▶ [What to produce]:
Check each line of the entries. Copy the ones that contain the string "правительства".

(Saved data entries)
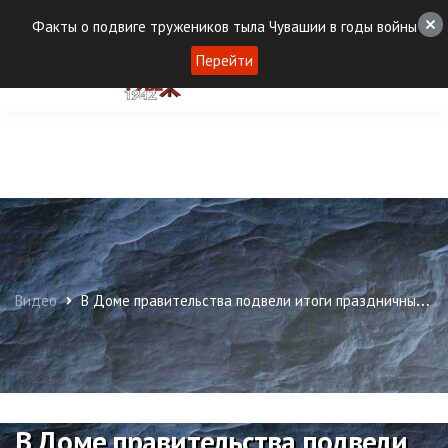
Факты о подвиге тружеников тыла Чувашии в годы войны
Перейти
Видео
В Доме правительства подвели итоги праздничных дней
В Доме правительства подвели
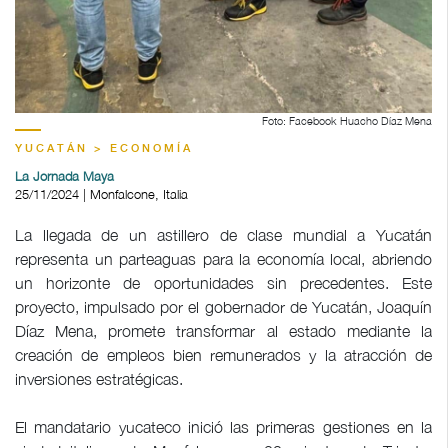
Foto: Facebook Huacho Díaz Mena
YUCATÁN > ECONOMÍA
La Jornada Maya
25/11/2024 | Monfalcone, Italia
La llegada de un astillero de clase mundial a Yucatán
representa un parteaguas para la economía local, abriendo
un horizonte de oportunidades sin precedentes. Este
proyecto, impulsado por el gobernador de Yucatán, Joaquín
Díaz Mena, promete transformar al estado mediante la
creación de empleos bien remunerados y la atracción de
inversiones estratégicas.
El mandatario yucateco inició las primeras gestiones en la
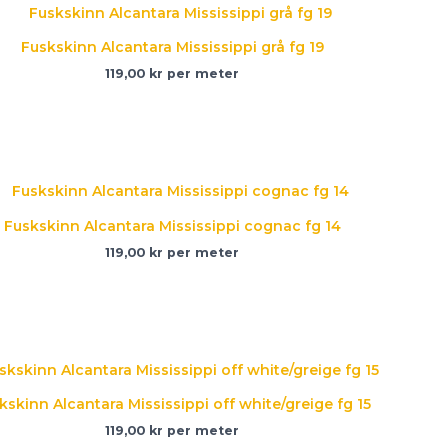
Fuskskinn Alcantara Mississippi grå fg 19
119,00
kr
per meter
Fuskskinn Alcantara Mississippi cognac fg 14
119,00
kr
per meter
kskinn Alcantara Mississippi off white/greige fg 15
119,00
kr
per meter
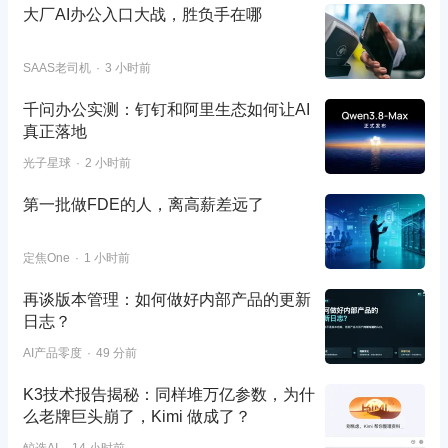
大厂AI办公入口大战，胜负手在哪
SAAS老司机
3 小时前
千问办公实测：钉钉和阿里生态如何让AI
真正落地
光子星球
2 小时前
第一批做FDE的人，离高薪差远了
定焦One
1 小时前
再谈版本管理：如何做好内部产品的更新
日志？
AI产品零度
49 分前
K3技术报告揭秘：同样堆万亿参数，为什
么老牌巨头崩了，Kimi 做成了？
鲸选AI
14 小时前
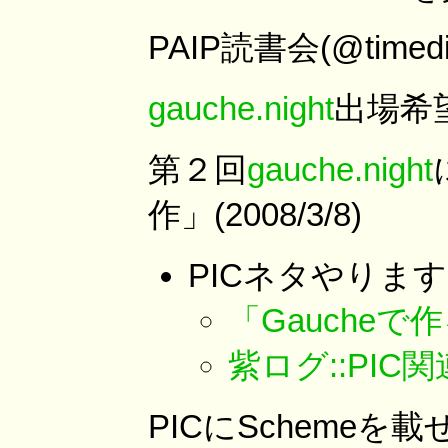
PAIP読書会(@timedi
gauche.night
出場希望
第２回
gauche.night
作」(2008/3/8)
PICネタやります
「Gaucheで
紫ログ::PIC関
PICにSchemeを載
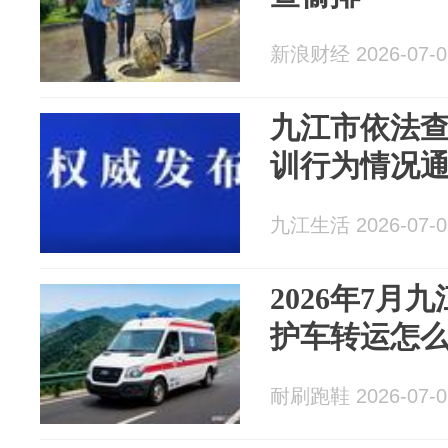
新浪财经 2026-07-0
九江市依法查
训行为情况
九江生活 2026-07-0
2026年7月
护车转运怎
耐刷跑鞋 2026-07-0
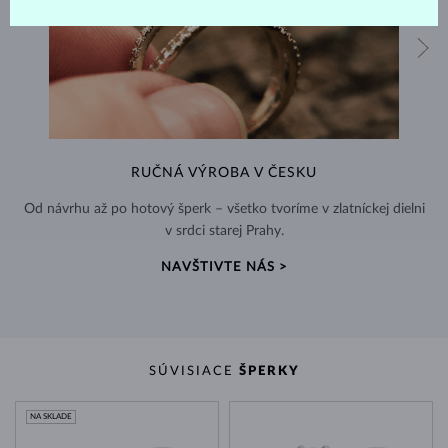
RUČNÁ VÝROBA V ČESKU
Od návrhu až po hotový šperk – všetko tvoríme v zlatníckej dielni
v srdci starej Prahy.
NAVŠTIVTE NÁS >
SÚVISIACE
ŠPERKY
NA SKLADE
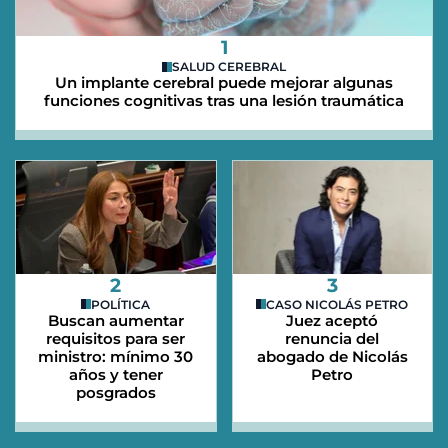
1
SALUD CEREBRAL
Un implante cerebral puede mejorar algunas
funciones cognitivas tras una lesión traumática
2
3
POLÍTICA
CASO NICOLÁS PETRO
Buscan aumentar
Juez aceptó
requisitos para ser
renuncia del
ministro: mínimo 30
abogado de Nicolás
años y tener
Petro
posgrados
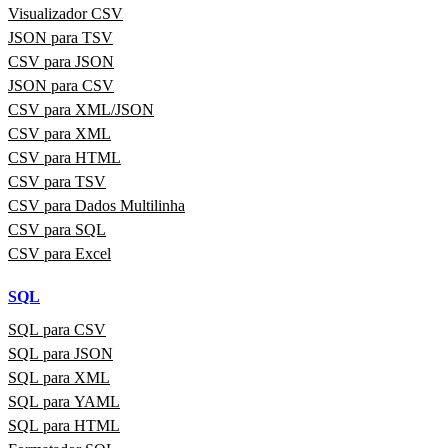
Visualizador CSV
JSON para TSV
CSV para JSON
JSON para CSV
CSV para XML/JSON
CSV para XML
CSV para HTML
CSV para TSV
CSV para Dados Multilinha
CSV para SQL
CSV para Excel
SQL
SQL para CSV
SQL para JSON
SQL para XML
SQL para YAML
SQL para HTML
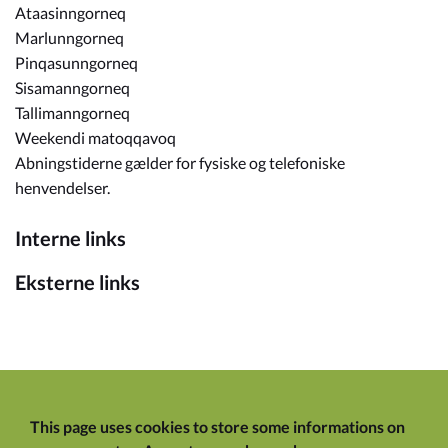
Ataasinngorneq
Marlunngorneq
Pinqasunngorneq
Sisamanngorneq
Tallimanngorneq
Weekendi matoqqavoq
Abningstiderne gælder for fysiske og telefoniske
henvendelser.
Interne links
Eksterne links
This page uses cookies to store some informations on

▶ [Response below]:
В Доме правительства подвели итоги праздничных дней
В Доме правительства подвели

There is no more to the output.